Snow doesn’t look heavy as it clings to winter berries, but later this afternoon, after some 5 to 10 inches of the stuff is forecast to accumulate, my shovel and I will discover just how much a sidewalk full of snow weighs.
Dec 8, 2005

This is the last week of the fall semester at Keene State College, where I teach three face-to-face writing classes; it’s also the last week of the fall semester at Granite State College, where I teach an online literature course. As the final reckoning known as Finals Week approaches, students are starting to get nervous, suddenly showing up for class (and for their professors’ office hours) to see what they can do to guarantee a good grade for themselves. In some cases, of course, it’s a matter of “too little; too late”: if a student has consistently skipped class and/or assignments, there’s very little they can do in the final hour to salvage a wrecked semester. But when I say that these days my mind is heavy with thoughts of Failing, I’m not referring to this sort of panicked, suddenly attentive student.
At the end of each semester I grade my students…but at the end of each semester, I spend much more energy, it seems, grading myself. What have I accomplished this semester? What could I have done differently, and better? Each semester I try something new, and at the end of each semester, the new teaching tricks and techniques that seemed so promising at semester’s beginning seem hollow and ineffective. Perhaps because the end of fall semester coincides with the arrival of winter’s cold and dark, I typically find this time of the school year to be emotionally draining, a kind of bitter let-down as I consider all the teaching I didn’t manage to accomplish over the previous three months.
At the end of the term, it somehow feels like teaching is all about failing, my failing: failing to meet the goals I set out, failing to really reach my students. Perhaps because I have perpetually high expectations of myself, I seem perpetually doomed to disappoint. The end of the term is when all one’s pedagogical chickens come home to roost, and this semester in particular I feel the weariness that comes when you send out more energy than you recoup.
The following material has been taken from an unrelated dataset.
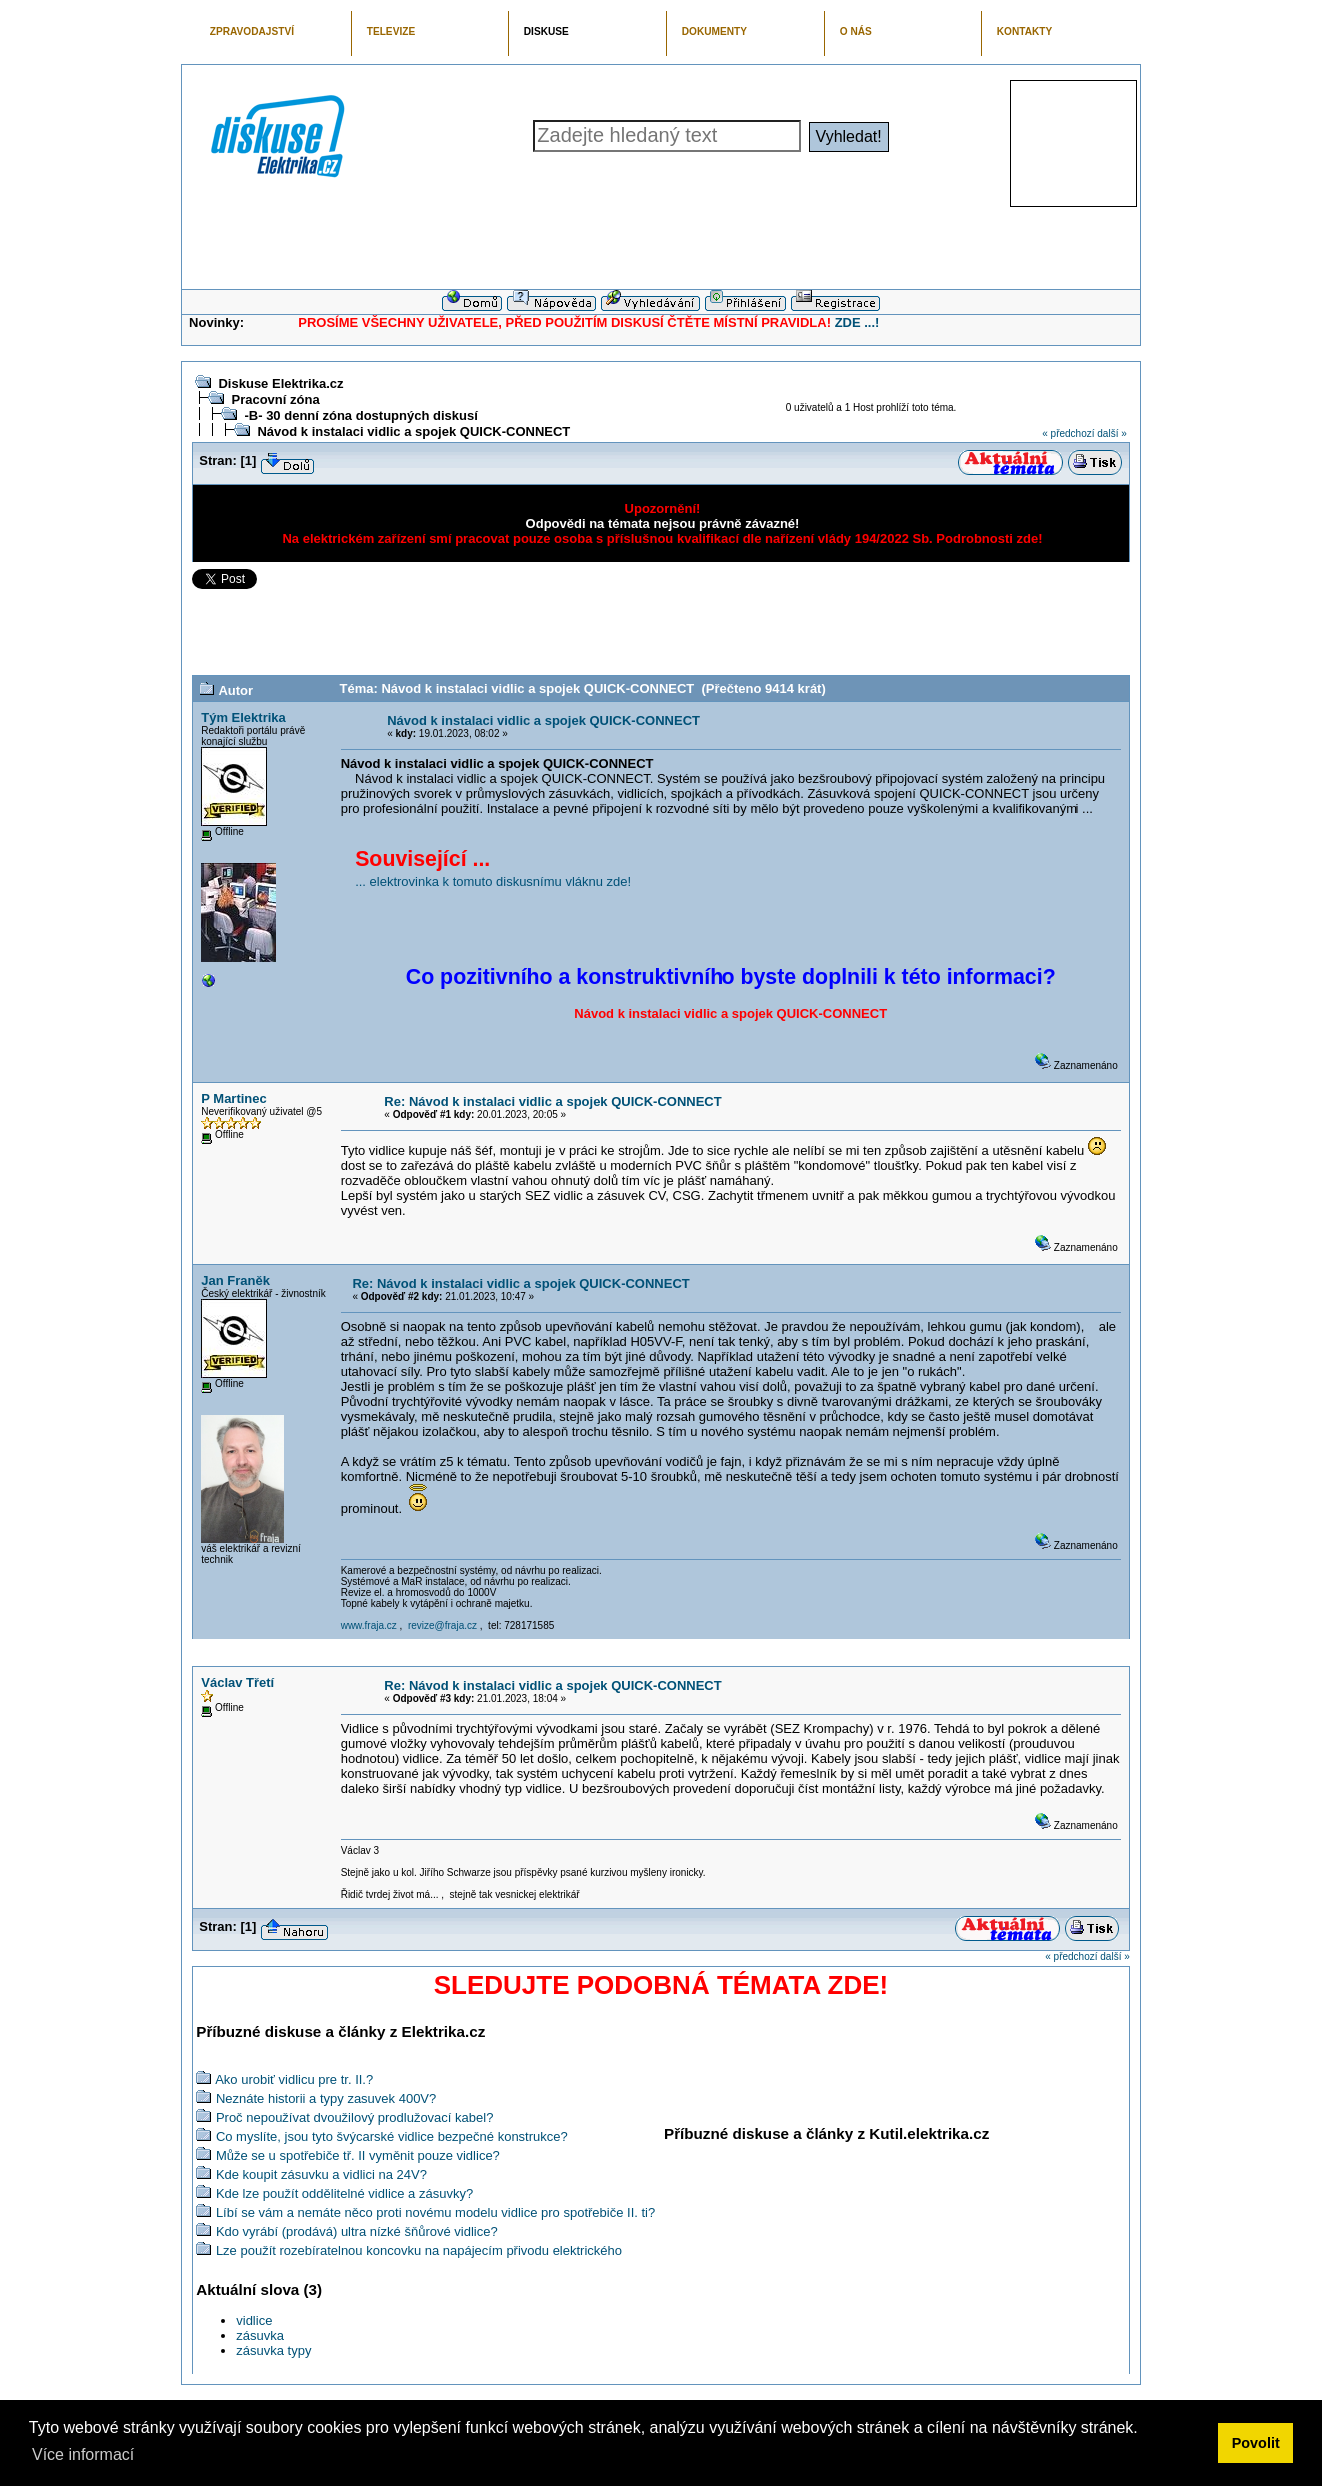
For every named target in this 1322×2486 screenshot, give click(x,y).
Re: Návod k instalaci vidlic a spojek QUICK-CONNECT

This week as I feel myself literally dragging through these end-term days, I’ve derived an odd sense of comfort from the huge Silver Maple that stands on Fisk Quad near Morrison Hall, where I teach all three of this semester’s face-to-face classes. During two of these classes, I can look out the window and see this tree, my favorite on campus; during my night class on the other side of the building, I can’t see Silver, but I know he’s there.
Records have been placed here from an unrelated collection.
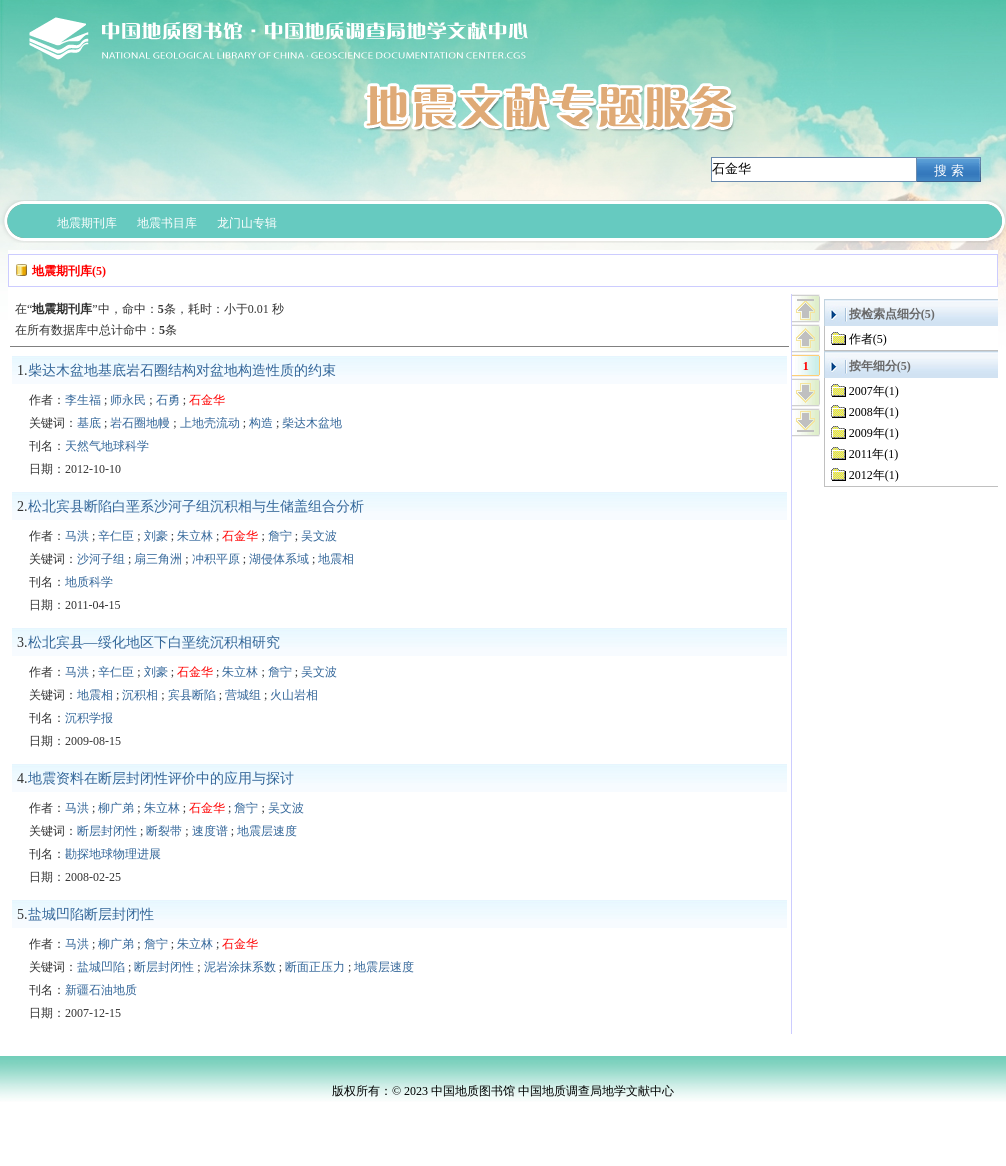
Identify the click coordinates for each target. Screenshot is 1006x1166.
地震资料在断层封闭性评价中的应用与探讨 (161, 778)
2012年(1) (874, 475)
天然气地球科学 (107, 446)
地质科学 (89, 582)
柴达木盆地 (312, 423)
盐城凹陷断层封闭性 (91, 914)
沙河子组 (101, 559)
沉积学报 (89, 718)
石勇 (168, 400)
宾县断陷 (192, 695)
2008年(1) (874, 412)
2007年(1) (874, 391)
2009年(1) (874, 433)
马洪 (77, 536)
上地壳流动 (210, 423)
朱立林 (195, 536)
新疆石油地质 (101, 990)
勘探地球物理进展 (113, 854)
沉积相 (140, 695)
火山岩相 (294, 695)
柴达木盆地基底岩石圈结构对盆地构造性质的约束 (182, 370)
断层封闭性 (107, 831)
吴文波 (319, 536)
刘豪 (156, 536)
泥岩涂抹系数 (240, 967)
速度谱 (210, 831)
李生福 (83, 400)
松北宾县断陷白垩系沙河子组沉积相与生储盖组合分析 (196, 506)
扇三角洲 (158, 559)
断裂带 (164, 831)
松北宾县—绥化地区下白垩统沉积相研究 (154, 642)
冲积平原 (216, 559)
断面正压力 (315, 967)
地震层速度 (267, 831)
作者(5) (868, 339)
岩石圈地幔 (140, 423)
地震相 (336, 559)
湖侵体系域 (279, 559)
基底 (89, 423)
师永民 (128, 400)
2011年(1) (874, 454)
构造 (261, 423)
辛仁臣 (116, 536)
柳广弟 (116, 808)
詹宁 (280, 536)
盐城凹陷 (101, 967)
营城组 (243, 695)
Silver’s an old tree, and enormous: Silver Maples are quick-growing and short-lived, and this old tree is literally falling apart, his sprawling, low-branching limbs wired against gravity high above eye level. Someone–probably, an entire crew of people–has put a good deal of time and effort to keep Silver standing, for without those retaining wires, Silver would have long ago lost at least a limb or two, leaving him (literally) half the tree he used to be. A campus pamphlet about the trees of Keene State pays homage to this enormous maple and then notes, “Several other ailing specimens have been removed from the campus over the past few years.” Silver hasn’t yet failed, but he’s failing, a victim of both time and gravity.
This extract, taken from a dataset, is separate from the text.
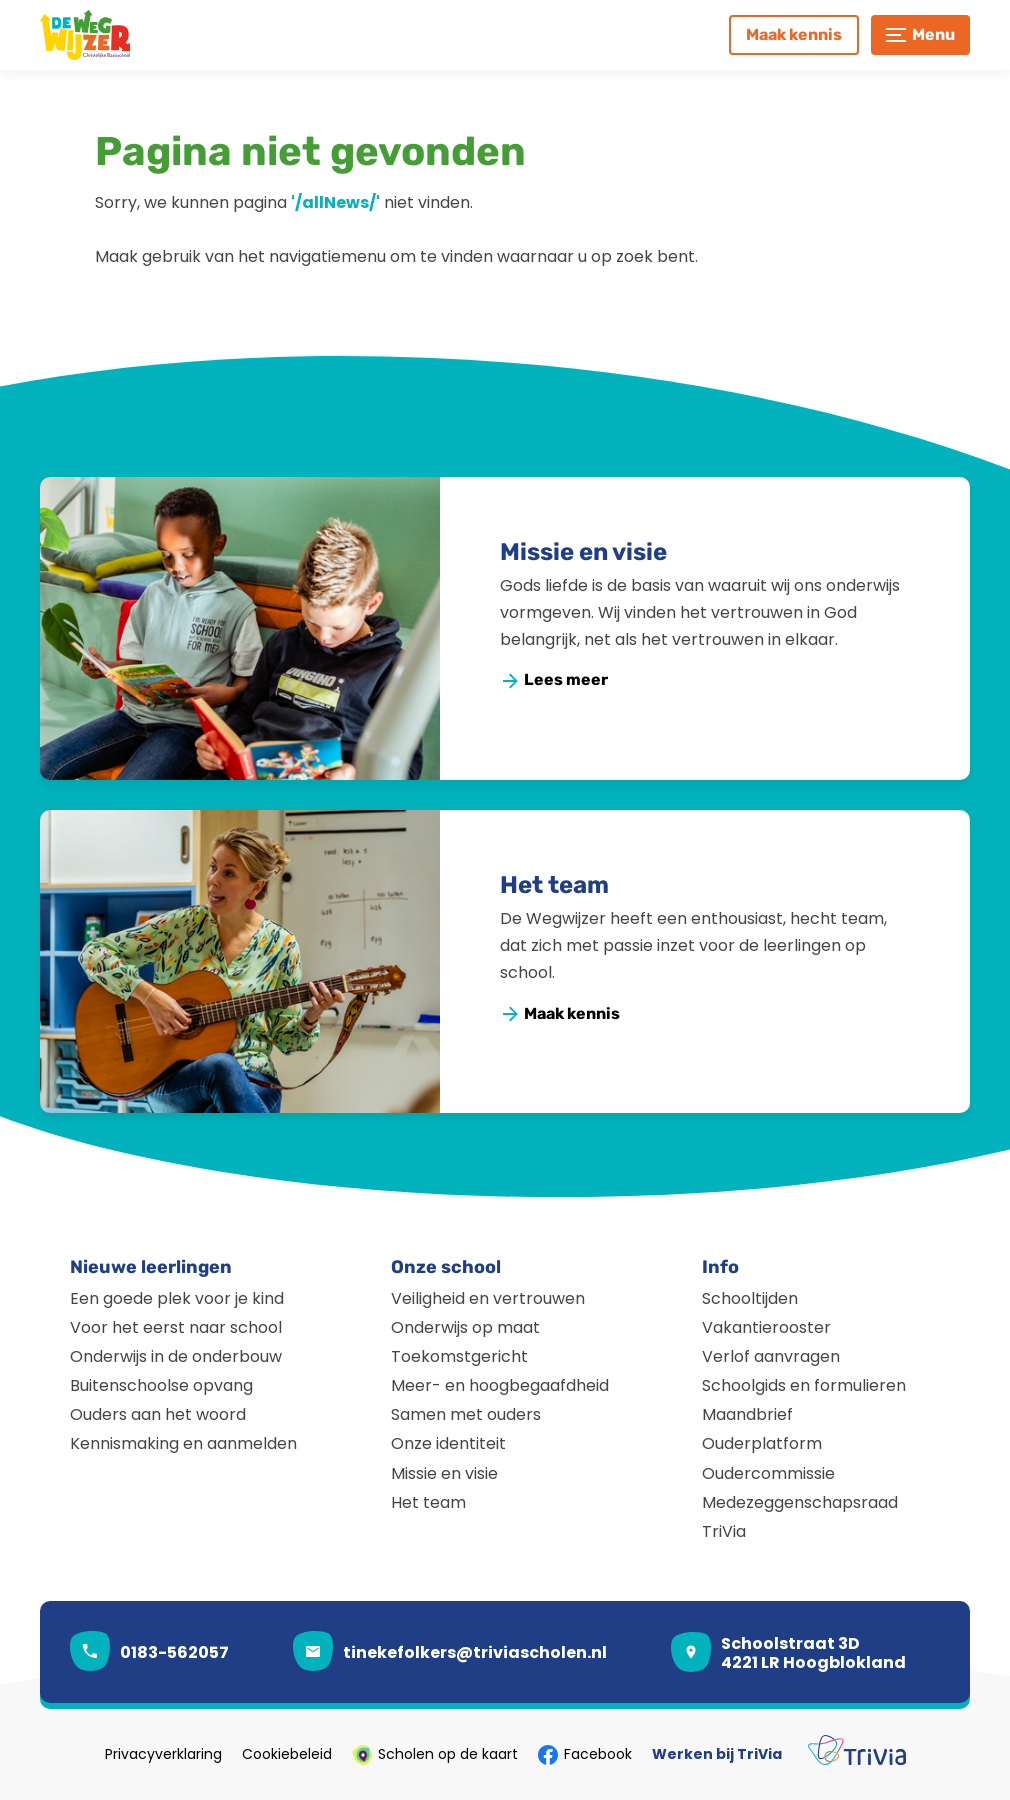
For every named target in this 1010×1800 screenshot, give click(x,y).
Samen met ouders (466, 1414)
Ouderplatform (762, 1443)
Part of why I love this old enormous Silver Maple is the fact that he’s still standing, an anachronistic relic from the landscape’s pre-college days: in the words of that campus pamphlet, Silver “reminds us of the sandy riverbottom land on which the College is built.” This old tree is failing, but not yet failed. As long as someone–or even an entire crew of someones–keeps hope in this old tree, he’ll continue to stand even though we all know the ultimate, eventual end of his days. Failing isn’t so bad when you consider the alternative, which is the failure known as Quitting. Failing to reach the sky without a retaining wire isn’t so bad if at day’s end you’re still standing.